Survey Explores Perceptions Of Shared Workstations
A survey shows workers are unhappy with an increasingly common office practice that impacts how offices are used (and therefore cleaned.)
The system in which employees share workstations with other workers, known as “hot desking,” is getting the cold shoulder from the workforce, according to a report by Workplace Insight. About half of the 1,000 office workers surveyed by real estate firm Savills say sharing a workspace makes them less productive, compared to the 12 percent that say it helps them to get work done.
The survey also concluded there is little to suggest younger workers prefer a business that has embraced a flexible working model and that offices in the United States and United Kingdom are more likely to have an open plan compared to those in other European nations.
The study by Savills follows numerous reports of the changing landscape of office spaces.
Meanwhile, a 2018 Advanced Workplace Associates (AWA) study of 130 organizations discovered several key trends taking place in offices. For example, only 7 percent of respondents think an alternative workplace program would negatively impact their productivity. The survey also found that internal mobility within the office setting more than doubled between 2008 and 2018, meaning that employees are moving around offices more freely.

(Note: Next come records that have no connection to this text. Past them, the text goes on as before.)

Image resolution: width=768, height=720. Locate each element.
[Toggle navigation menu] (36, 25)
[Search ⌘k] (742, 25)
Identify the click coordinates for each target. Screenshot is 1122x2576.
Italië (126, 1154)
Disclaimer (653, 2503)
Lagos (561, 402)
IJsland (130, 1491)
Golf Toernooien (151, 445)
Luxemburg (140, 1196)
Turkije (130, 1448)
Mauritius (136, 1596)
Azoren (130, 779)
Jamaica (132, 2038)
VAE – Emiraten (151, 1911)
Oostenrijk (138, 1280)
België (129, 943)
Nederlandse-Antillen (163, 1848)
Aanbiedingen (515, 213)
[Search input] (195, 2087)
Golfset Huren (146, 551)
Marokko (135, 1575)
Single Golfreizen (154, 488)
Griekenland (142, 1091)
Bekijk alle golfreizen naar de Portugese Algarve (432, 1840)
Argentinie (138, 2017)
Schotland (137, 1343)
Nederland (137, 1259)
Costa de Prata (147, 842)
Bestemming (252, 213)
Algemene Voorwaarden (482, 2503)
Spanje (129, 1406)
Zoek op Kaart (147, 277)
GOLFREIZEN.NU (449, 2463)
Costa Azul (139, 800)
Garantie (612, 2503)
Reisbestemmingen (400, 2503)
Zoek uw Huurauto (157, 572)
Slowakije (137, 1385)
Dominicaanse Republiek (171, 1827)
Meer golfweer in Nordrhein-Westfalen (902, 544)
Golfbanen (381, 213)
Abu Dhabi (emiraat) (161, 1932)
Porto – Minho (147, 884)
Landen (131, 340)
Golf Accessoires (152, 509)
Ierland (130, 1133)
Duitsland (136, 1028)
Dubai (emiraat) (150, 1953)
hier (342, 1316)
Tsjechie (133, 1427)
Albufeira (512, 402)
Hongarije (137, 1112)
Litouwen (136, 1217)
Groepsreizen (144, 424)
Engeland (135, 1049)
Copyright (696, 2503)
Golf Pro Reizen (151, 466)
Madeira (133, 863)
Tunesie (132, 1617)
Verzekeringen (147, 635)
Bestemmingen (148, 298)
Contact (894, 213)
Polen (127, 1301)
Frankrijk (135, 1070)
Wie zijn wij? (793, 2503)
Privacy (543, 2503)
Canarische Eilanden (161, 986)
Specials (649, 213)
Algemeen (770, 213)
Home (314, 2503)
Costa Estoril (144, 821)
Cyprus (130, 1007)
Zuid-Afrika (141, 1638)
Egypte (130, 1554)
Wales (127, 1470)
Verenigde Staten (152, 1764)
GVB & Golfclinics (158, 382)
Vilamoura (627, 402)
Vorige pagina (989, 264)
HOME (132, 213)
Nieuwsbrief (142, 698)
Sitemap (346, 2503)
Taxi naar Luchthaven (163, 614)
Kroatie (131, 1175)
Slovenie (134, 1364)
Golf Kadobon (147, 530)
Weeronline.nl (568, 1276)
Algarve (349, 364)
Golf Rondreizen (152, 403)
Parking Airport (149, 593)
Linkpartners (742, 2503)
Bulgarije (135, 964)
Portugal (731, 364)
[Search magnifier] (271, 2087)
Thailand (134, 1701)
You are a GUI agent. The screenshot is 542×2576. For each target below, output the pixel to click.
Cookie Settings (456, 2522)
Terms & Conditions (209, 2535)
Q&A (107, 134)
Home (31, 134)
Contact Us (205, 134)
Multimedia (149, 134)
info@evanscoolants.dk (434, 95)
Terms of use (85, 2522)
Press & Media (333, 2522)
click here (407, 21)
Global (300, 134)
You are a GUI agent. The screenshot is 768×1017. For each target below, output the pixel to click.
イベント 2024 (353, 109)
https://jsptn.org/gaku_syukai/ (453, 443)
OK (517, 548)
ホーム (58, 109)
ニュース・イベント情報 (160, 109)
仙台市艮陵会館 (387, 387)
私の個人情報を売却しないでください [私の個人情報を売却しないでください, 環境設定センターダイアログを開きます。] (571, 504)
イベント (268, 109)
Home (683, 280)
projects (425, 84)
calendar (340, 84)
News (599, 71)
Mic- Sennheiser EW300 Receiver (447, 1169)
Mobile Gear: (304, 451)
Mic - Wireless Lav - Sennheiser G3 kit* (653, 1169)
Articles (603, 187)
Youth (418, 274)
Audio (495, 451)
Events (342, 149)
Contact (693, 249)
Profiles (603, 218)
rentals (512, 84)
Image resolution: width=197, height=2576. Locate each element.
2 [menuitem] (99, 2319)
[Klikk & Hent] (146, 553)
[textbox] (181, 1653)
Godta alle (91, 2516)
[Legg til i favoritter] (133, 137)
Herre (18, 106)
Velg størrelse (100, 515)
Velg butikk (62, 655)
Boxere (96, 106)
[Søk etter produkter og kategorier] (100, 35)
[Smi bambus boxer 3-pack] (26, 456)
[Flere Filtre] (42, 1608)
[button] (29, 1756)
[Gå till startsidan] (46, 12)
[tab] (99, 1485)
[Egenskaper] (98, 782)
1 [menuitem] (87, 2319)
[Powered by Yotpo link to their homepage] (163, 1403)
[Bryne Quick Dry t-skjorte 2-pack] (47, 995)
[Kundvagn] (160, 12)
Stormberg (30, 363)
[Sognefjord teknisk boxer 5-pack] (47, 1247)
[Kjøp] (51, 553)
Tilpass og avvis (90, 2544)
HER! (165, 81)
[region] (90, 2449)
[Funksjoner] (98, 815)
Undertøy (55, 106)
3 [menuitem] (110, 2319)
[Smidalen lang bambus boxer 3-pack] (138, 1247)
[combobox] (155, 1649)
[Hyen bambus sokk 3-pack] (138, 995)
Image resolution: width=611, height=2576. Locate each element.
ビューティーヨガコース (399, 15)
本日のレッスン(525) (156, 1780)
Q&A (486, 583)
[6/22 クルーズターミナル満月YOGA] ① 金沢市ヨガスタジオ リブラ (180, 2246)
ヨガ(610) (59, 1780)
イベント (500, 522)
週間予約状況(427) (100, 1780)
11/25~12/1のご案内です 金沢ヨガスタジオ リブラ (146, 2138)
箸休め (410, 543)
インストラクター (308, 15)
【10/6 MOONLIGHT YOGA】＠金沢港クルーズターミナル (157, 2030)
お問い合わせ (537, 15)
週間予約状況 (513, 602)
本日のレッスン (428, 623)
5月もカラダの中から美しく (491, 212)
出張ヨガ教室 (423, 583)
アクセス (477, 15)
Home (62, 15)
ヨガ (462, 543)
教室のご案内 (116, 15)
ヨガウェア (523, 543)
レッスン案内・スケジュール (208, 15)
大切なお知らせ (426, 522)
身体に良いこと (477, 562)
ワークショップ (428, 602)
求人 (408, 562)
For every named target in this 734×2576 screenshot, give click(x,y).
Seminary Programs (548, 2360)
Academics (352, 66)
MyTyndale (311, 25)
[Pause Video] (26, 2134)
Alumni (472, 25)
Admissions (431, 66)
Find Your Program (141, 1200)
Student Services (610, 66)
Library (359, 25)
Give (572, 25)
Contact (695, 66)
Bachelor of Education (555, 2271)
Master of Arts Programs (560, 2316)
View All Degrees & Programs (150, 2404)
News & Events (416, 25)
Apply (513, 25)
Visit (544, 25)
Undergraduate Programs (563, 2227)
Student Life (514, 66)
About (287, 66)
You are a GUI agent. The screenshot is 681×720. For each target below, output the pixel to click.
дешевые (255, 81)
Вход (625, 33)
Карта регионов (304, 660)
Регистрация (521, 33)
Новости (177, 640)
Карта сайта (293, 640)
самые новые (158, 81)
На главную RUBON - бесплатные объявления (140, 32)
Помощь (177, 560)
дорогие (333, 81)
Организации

Research has shown that the common personal space per worker is decreasing, making it easier for cross-contamination to occur. Shared office spaces are also on the rise, which is an issue because the people working in these settings will, on average, have two more episodes of the common cold per year than those working in private offices. As offices increasingly shrink and workers continue to socialize, the importance of a clean office becomes more critical.